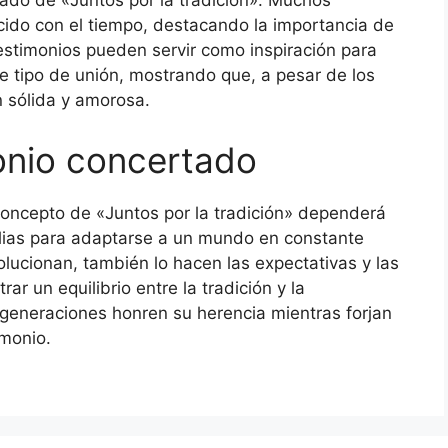
icado de «Juntos por la tradición». Muchos
ido con el tiempo, destacando la importancia de
estimonios pueden servir como inspiración para
e tipo de unión, mostrando que, a pesar de los
n sólida y amorosa.
monio concertado
 concepto de «Juntos por la tradición» dependerá
ilias para adaptarse a un mundo en constante
ucionan, también lo hacen las expectativas y las
ar un equilibrio entre la tradición y la
generaciones honren su herencia mientras forjan
imonio.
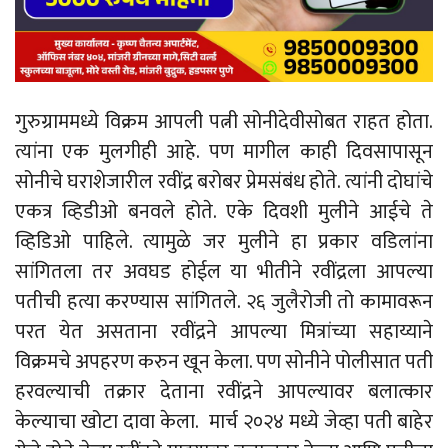
गुरुग्राममध्ये विक्रम आपली पत्नी सोनीदेवीसोबत राहत होता.
त्यांना एक मुलगीही आहे. पण मागील काही दिवसापासून
सोनीचे घराशेजारील रवींद्र बरोबर प्रेमसंबंध होते. त्यांनी दोघांचे
एकत्र व्हिडीओ बनवले होते. एके दिवशी मुलीने आईचे ते
व्हिडिओ पाहिले. त्यामुळे जर मुलीने हा प्रकार वडिलांना
सांगितला तर अवघड होईल या भीतीने रवींद्रला आपल्या
पतीची हत्या करण्यास सांगितले. २६ जुलैरोजी तो कामावरून
परत येत असताना रवींद्रने आपल्या मित्रांच्या सहाय्याने
विक्रमचे अपहरण करुन खून केला. पण सोनीने पोलीसात पती
हरवल्याची तक्रार देताना रवींद्रने आपल्यावर बलात्कार
केल्याचा खोटा दावा केला. मार्च २०२४ मध्ये जेव्हा पती बाहेर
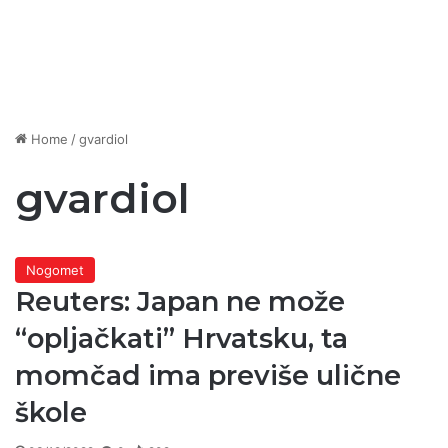
Home
/
gvardiol
gvardiol
Nogomet
Reuters: Japan ne može
“opljačkati” Hrvatsku, ta
momčad ima previše ulične
škole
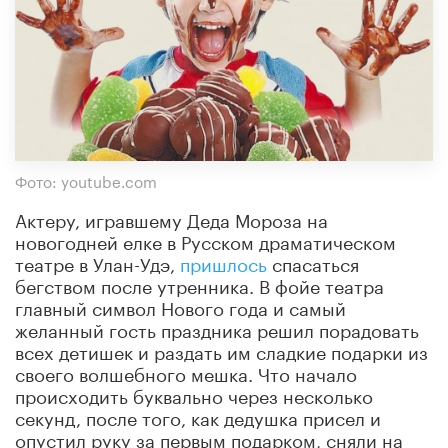
Фото: youtube.com
Актеру, игравшему Деда
Мороза
на
новогодней елке в Русском драматическом
театре в Улан-Удэ,
пришлось
спасаться
бегством после утренника. В фойе театра
главный символ Нового года и самый
желанный гость праздника решил порадовать
всех детишек и раздать им сладкие подарки из
своего волшебного мешка. Что начало
происходить буквально через несколько
секунд, после того, как дедушка присел и
опустил руку за первым подарком, сняли на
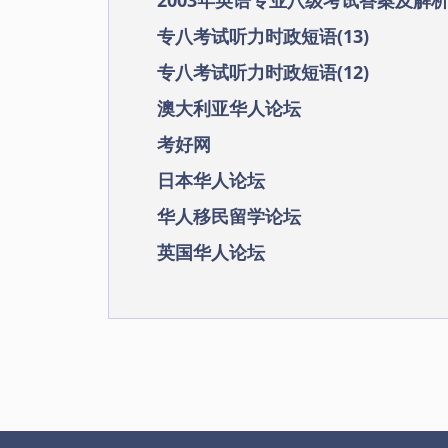
2003年英语专业八级考试答案及解
专八考试听力时政短语(13)
专八考试听力时政短语(12)
澳大利亚华人论坛
考好网
日本华人论坛
华人移民留学论坛
英国华人论坛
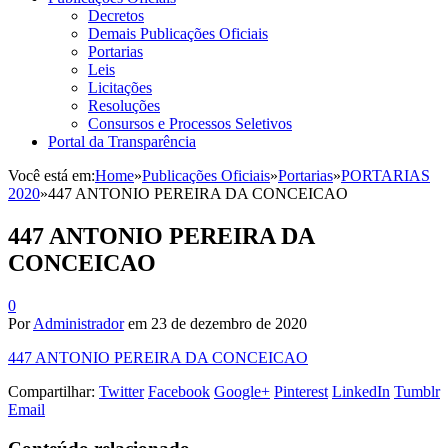
Decretos
Demais Publicações Oficiais
Portarias
Leis
Licitações
Resoluções
Consursos e Processos Seletivos
Portal da Transparência
Você está em:
Home
»
Publicações Oficiais
»
Portarias
»
PORTARIAS
2020
»
447 ANTONIO PEREIRA DA CONCEICAO
447 ANTONIO PEREIRA DA
CONCEICAO
0
Por
Administrador
em
23 de dezembro de 2020
447 ANTONIO PEREIRA DA CONCEICAO
Compartilhar:
Twitter
Facebook
Google+
Pinterest
LinkedIn
Tumblr
Email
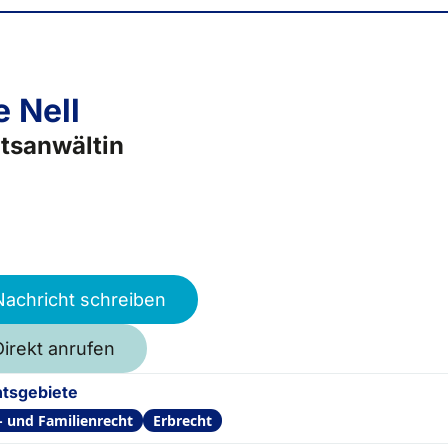
e Nell
tsanwältin
Nachricht schreiben
Direkt anrufen
tsgebiete
- und Familienrecht
Erbrecht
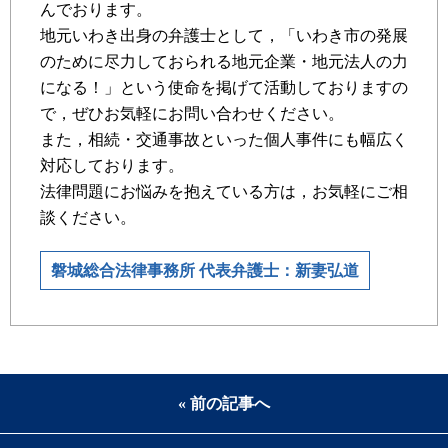
んでおります。
地元いわき出身の弁護士として，「いわき市の発展
のために尽力しておられる地元企業・地元法人の力
になる！」という使命を掲げて活動しておりますの
で，ぜひお気軽にお問い合わせください。
また，相続・交通事故といった個人事件にも幅広く
対応しております。
法律問題にお悩みを抱えている方は，お気軽にご相
談ください。
磐城総合法律事務所 代表弁護士：新妻弘道
« 前の記事へ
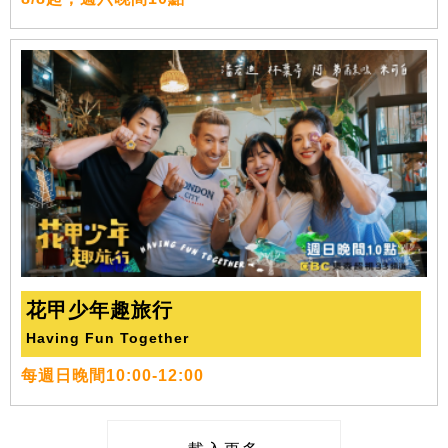
花甲少年趣旅行
Having Fun Together
每週日晚間10:00-12:00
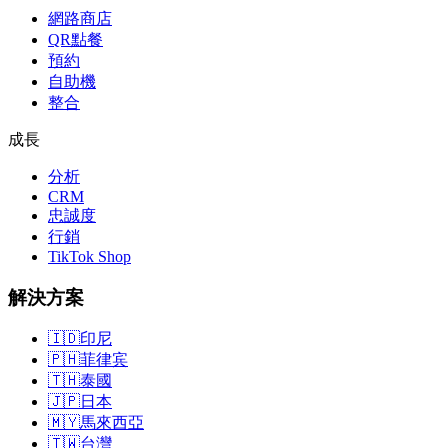
網路商店
QR點餐
預約
自助機
整合
成長
分析
CRM
忠誠度
行銷
TikTok Shop
解決方案
🇮🇩
印尼
🇵🇭
菲律宾
🇹🇭
泰國
🇯🇵
日本
🇲🇾
馬來西亞
🇹🇼
台灣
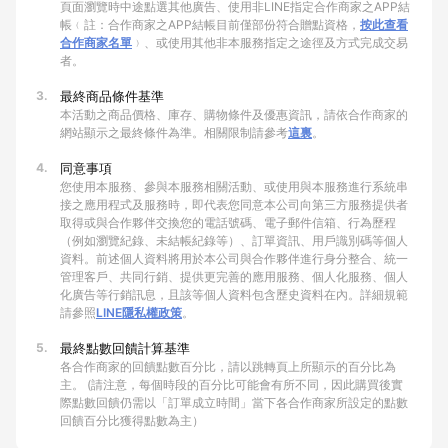
頁面瀏覽時中途點選其他廣告、使用非LINE指定合作商家之APP結
帳﹙註：合作商家之APP結帳目前僅部份符合贈點資格，
按此查看
合作商家名單
﹚、或使用其他非本服務指定之途徑及方式完成交易
者。
3.
最終商品條件基準
本活動之商品價格、庫存、購物條件及優惠資訊，請依合作商家的
網站顯示之最終條件為準。相關限制請參考
這裏
。
4.
同意事項
您使用本服務、參與本服務相關活動、或使用與本服務進行系統串
接之應用程式及服務時，即代表您同意本公司向第三方服務提供者
取得或與合作夥伴交換您的電話號碼、電子郵件信箱、行為歷程
（例如瀏覽紀錄、未結帳紀錄等）、訂單資訊、用戶識別碼等個人
資料。前述個人資料將用於本公司與合作夥伴進行身分整合、統一
管理客戶、共同行銷、提供更完善的應用服務、個人化服務、個人
化廣告等行銷訊息，且該等個人資料包含歷史資料在內。詳細規範
請參照
LINE隱私權政策
。
5.
最終點數回饋計算基準
各合作商家的回饋點數百分比，請以跳轉頁上所顯示的百分比為
主。 (請注意，每個時段的百分比可能會有所不同，因此購買後實
際點數回饋仍需以「訂單成立時間」當下各合作商家所設定的點數
回饋百分比獲得點數為主）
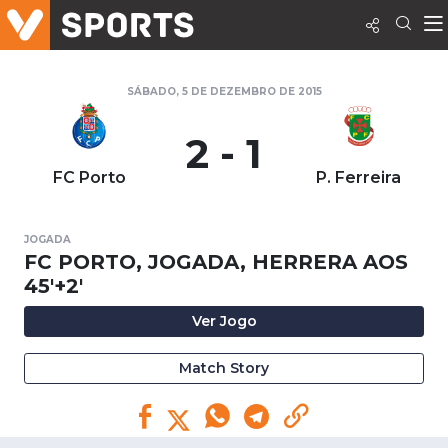
SÁBADO, 5 DE DEZEMBRO DE 2015
2 - 1
FC Porto
P. Ferreira
JOGADA
FC PORTO, JOGADA, HERRERA AOS
45'+2'
Ver Jogo
Match Story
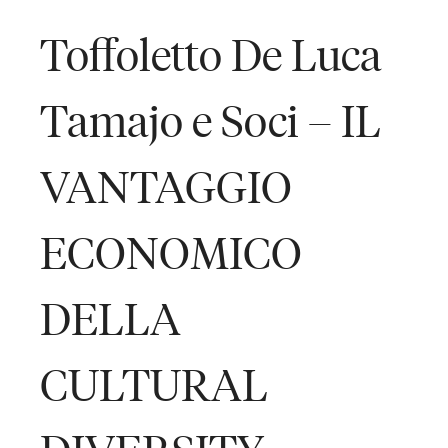
Toffoletto De Luca
Tamajo e Soci – IL
VANTAGGIO
ECONOMICO
DELLA
CULTURAL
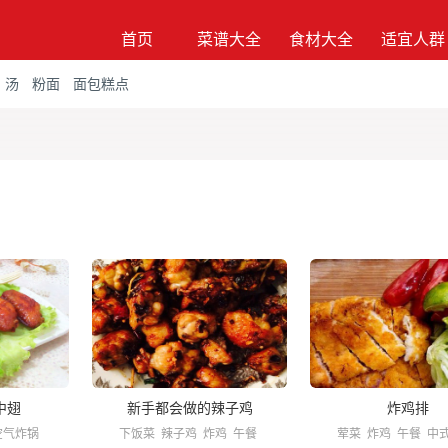
首页
菜谱大全
食材大全
适宜人群
汤
粉面
面包糕点
中翅
新手都会做的辣子鸡
炸鸡排
空气炸锅
下饭菜
辣子鸡
炸鸡
午餐
荤菜
炸鸡
午餐
中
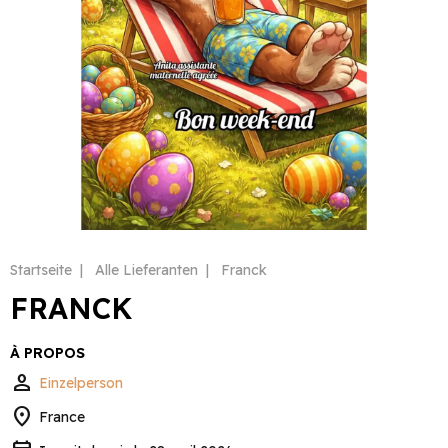
Startseite
Alle Lieferanten
Franck
FRANCK
À PROPOS
person
Einzelperson
location_on
France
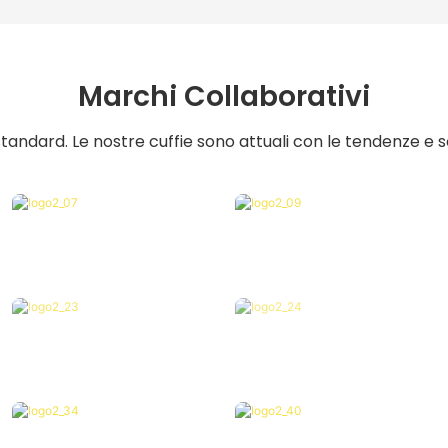
Marchi Collaborativi
standard. Le nostre cuffie sono attuali con le tendenze e so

========================================================================

(Task requirements):
Where images occur in the data above, leave them out and repeat everything else exactly.

(Expected output):
icado de «Juntos por la tradición». Muchos
ido con el tiempo, destacando la importancia de
estimonios pueden servir como inspiración para
e tipo de unión, mostrando que, a pesar de los
n sólida y amorosa.
monio concertado
 concepto de «Juntos por la tradición» dependerá
ilias para adaptarse a un mundo en constante
ucionan, también lo hacen las expectativas y las
ar un equilibrio entre la tradición y la
generaciones honren su herencia mientras forjan
imonio.
गुरुग्राममध्ये विक्रम आपली पत्नी सोनीदेवीसोबत राहत होता.
त्यांना एक मुलगीही आहे. पण मागील काही दिवसापासून
सोनीचे घराशेजारील रवींद्र बरोबर प्रेमसंबंध होते. त्यांनी दोघांचे
एकत्र व्हिडीओ बनवले होते. एके दिवशी मुलीने आईचे ते
व्हिडिओ पाहिले. त्यामुळे जर मुलीने हा प्रकार वडिलांना
सांगितला तर अवघड होईल या भीतीने रवींद्रला आपल्या
पतीची हत्या करण्यास सांगितले. २६ जुलैरोजी तो कामावरून
परत येत असताना रवींद्रने आपल्या मित्रांच्या सहाय्याने
विक्रमचे अपहरण करुन खून केला. पण सोनीने पोलीसात पती
हरवल्याची तक्रार देताना रवींद्रने आपल्यावर बलात्कार
केल्याचा खोटा दावा केला. मार्च २०२४ मध्ये जेव्हा पती बाहेर
Home
/
gvardiol
gvardiol
Nogomet
Reuters: Japan ne može
“opljačkati” Hrvatsku, ta
momčad ima previše ulične
škole
Фото: youtube.com
Актеру, игравшему Деда
Мороза
на
новогодней елке в Русском драматическом
театре в Улан-Удэ,
пришлось
спасаться
бегством после утренника. В фойе театра
главный символ Нового года и самый
желанный гость праздника решил порадовать
всех детишек и раздать им сладкие подарки из
своего волшебного мешка. Что начало
происходить буквально через несколько
секунд, после того, как дедушка присел и
опустил руку за первым подарком, сняли на
2003年英语专业八级考试答案及解
专八考试听力时政短语(13)
专八考试听力时政短语(12)
澳大利亚华人论坛
考好网
日本华人论坛
华人移民留学论坛
英国华人论坛
Decretos
Demais Publicações Oficiais
Portarias
Leis
Licitações
Resoluções
Consursos e Processos Seletivos
Portal da Transparência
Você está em:
Home
»
Publicações Oficiais
»
Portarias
»
PORTARIAS
2020
»
447 ANTONIO PEREIRA DA CONCEICAO
447 ANTONIO PEREIRA DA
CONCEICAO
0
Por
Administrador
em
23 de dezembro de 2020
447 ANTONIO PEREIRA DA CONCEICAO
Compartilhar:
Twitter
Facebook
Google+
Pinterest
LinkedIn
Tumblr
Email
e Nell
tsanwältin
Nachricht schreiben
Direkt anrufen
tsgebiete
- und Familienrecht
Erbrecht
んでおります。
地元いわき出身の弁護士として，「いわき市の発展
のために尽力しておられる地元企業・地元法人の力
になる！」という使命を掲げて活動しておりますの
で，ぜひお気軽にお問い合わせください。
また，相続・交通事故といった個人事件にも幅広く
対応しております。
法律問題にお悩みを抱えている方は，お気軽にご相
談ください。
磐城総合法律事務所 代表弁護士：新妻弘道
« 前の記事へ
花甲少年趣旅行
Having Fun Together
每週日晚間10:00-12:00
網路商店
QR點餐
預約
自助機
整合
成長
分析
CRM
忠誠度
行銷
TikTok Shop
解決方案
🇮🇩
印尼
🇵🇭
菲律宾
🇹🇭
泰國
🇯🇵
日本
🇲🇾
馬來西亞
🇹🇼
台灣
頁面瀏覽時中途點選其他廣告、使用非LINE指定合作商家之APP結
帳﹙註：合作商家之APP結帳目前僅部份符合贈點資格，
按此查看
合作商家名單
﹚、或使用其他非本服務指定之途徑及方式完成交易
者。
3.
最終商品條件基準
本活動之商品價格、庫存、購物條件及優惠資訊，請依合作商家的
網站顯示之最終條件為準。相關限制請參考
這裏
。
4.
同意事項
您使用本服務、參與本服務相關活動、或使用與本服務進行系統串
接之應用程式及服務時，即代表您同意本公司向第三方服務提供者
取得或與合作夥伴交換您的電話號碼、電子郵件信箱、行為歷程
（例如瀏覽紀錄、未結帳紀錄等）、訂單資訊、用戶識別碼等個人
資料。前述個人資料將用於本公司與合作夥伴進行身分整合、統一
管理客戶、共同行銷、提供更完善的應用服務、個人化服務、個人
化廣告等行銷訊息，且該等個人資料包含歷史資料在內。詳細規範
請參照
LINE隱私權政策
。
5.
最終點數回饋計算基準
各合作商家的回饋點數百分比，請以跳轉頁上所顯示的百分比為
主。 (請注意，每個時段的百分比可能會有所不同，因此購買後實
際點數回饋仍需以「訂單成立時間」當下各合作商家所設定的點數
回饋百分比獲得點數為主）
SÁBADO, 5 DE DEZEMBRO DE 2015
2 - 1
FC Porto
P. Ferreira
JOGADA
FC PORTO, JOGADA, HERRERA AOS
45'+2'
Ver Jogo
Match Story
Toffoletto De Luca
Tamajo e Soci – IL
VANTAGGIO
ECONOMICO
DELLA
CULTURAL
首页
菜谱大全
食材大全
适宜人群
汤
粉面
面包糕点
中翅
新手都会做的辣子鸡
炸鸡排
空气炸锅
下饭菜
辣子鸡
炸鸡
午餐
荤菜
炸鸡
午餐
中
Startseite
Alle Lieferanten
Franck
FRANCK
À PROPOS
person
Einzelperson
location_on
France
Marchi Collaborativi
standard. Le nostre cuffie sono attuali con le tendenze e so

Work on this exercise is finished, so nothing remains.